From Submicrosecond to Subnanosecond Pulses - Entering a New Domain of Electric Field-Cell Interactions

Abstract

Summary form only given. By reducing the duration of electrical pulses from microseconds into the nanosecond range, the electric field-cell interactions shift increasingly from the plasma (cell) membrane to subcellular structures. Yet another domain of pulsed electric field interactions with cell structures and functions opens when the pulse duration is reduced to values such that membrane charging becomes negligible, and direct electric field-molecule effects determine the biological mechanisms. For mammalian cells, this holds for a pulse duration of less than one nanosecond. In addition to entering a new domain of electric field-cell interactions, entering the subnanosecond temporal range will allow us to use near-field-focusing, wideband antennas, rather than needle or plate electrodes, to generate large pulsed electric fields with reasonable spatial resolution in tissue.

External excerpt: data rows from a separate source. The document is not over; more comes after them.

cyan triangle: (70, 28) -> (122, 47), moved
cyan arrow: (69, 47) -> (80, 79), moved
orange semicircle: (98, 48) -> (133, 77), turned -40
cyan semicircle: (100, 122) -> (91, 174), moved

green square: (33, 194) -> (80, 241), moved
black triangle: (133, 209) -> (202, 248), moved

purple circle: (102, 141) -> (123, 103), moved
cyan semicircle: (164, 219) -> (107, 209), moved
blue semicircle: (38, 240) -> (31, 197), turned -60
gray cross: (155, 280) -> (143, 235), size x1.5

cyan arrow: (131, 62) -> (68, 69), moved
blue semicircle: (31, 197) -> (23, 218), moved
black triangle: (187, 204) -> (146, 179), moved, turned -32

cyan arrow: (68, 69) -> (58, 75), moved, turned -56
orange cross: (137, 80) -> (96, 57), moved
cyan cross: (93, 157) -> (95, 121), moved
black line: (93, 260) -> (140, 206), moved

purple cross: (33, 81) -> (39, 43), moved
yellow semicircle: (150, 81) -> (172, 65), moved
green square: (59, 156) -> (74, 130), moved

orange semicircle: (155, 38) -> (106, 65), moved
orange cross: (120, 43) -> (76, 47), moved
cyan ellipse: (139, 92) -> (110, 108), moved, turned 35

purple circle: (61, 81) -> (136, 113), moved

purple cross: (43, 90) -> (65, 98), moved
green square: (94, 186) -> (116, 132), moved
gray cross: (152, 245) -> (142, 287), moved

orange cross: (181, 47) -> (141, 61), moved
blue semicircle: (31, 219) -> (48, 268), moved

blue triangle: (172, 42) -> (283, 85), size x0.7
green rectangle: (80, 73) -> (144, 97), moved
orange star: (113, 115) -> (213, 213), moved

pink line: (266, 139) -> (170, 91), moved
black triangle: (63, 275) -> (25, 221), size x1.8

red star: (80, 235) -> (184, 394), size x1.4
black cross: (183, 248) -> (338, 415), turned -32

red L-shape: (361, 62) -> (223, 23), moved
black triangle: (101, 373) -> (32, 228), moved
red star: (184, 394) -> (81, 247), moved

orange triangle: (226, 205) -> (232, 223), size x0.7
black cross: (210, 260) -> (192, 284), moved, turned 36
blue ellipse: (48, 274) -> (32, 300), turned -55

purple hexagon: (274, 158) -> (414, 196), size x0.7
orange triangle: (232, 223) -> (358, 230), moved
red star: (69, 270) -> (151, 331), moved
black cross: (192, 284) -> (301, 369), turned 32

Modeling results indicate that electric field intensities of tens (up to perhaps hundreds) of kV/cm with a spatial resolution of a few mm can be generated with prolate-spheroidal reflectors with TEM wave-launching structures, and using state-of-the-art pulsed power technology. In order to study the biological effect of subnanosecond pulses, we have developed a sub-ns pulse generator capable of delivering 250 kV into a high impedance load. The pulse width is approximately 600 ps with a voltage rise of up to 1 MV/ns. The pulses have been applied to B16 (murine melanoma) cells, and the plasma membrane integrity was studied by means of trypan blue exclusion. The results show that temporary nanopores in the plasma membrane are generated, allowing the uptake of drugs or nanoparticles without affecting the viability of the cells.